Prof. Włodzimierz Suleja: Dla wielu Polaków niepodległość to dzisiaj wartość nadrzędna. Tożsama z własnym państwem, w którym jesteśmy podmiotami, które pozwala nam nie tylko na realizowanie swoich pasji, ale też głębszych idei związanych z poczuciem wspólnoty narodowej, z odwoływaniem się do bardzo daleko sięgających tradycji. W każdym razie niepodległość jest dla nas czymś bardziej naturalnym niż sto lat temu.
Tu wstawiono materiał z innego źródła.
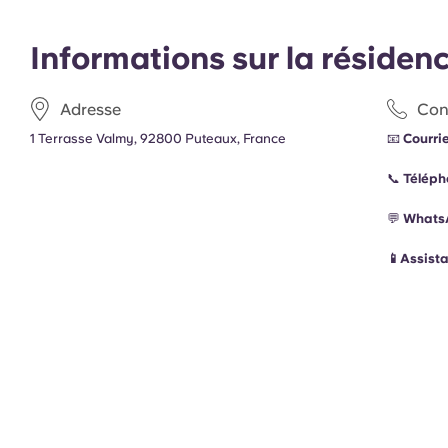
Informations sur la résiden
Adresse
Con
1 Terrasse Valmy, 92800 Puteaux, France
📧
Courrie
📞
Téléph
💬
Whats
📱Assist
Czy to oznacza, że nam nieco spowszedniała?
Wciąż jest traktowana jako coś szczególnego, do czego często się odwołujemy. Na wykładach, które odbywają się w ramach Akademii Niepodległości, obserwuję autentyczne zainteresowanie – również młodych ludzi – zarówno mechanizmami, które doprowadziły do odzyskania niepodległości, jak i ludźmi, którzy za tym stali. Bardzo dobry był zresztą pomysł, który wybrzmiał w Sejmie, by potraktować szóstkę polityków tamtych czasów jako ojców niepodległości (Piłsudski, Dmowski, Paderewski, Witos, Daszyński, Korfanty). W ten sposób personalnie wiąże się tamte okoliczności z określonymi grupami, kierunkami politycznymi.
Żyjemy w czasach, gdy znów dużo mówi się o historii. Pewnie stąd to zainteresowanie młodzieży.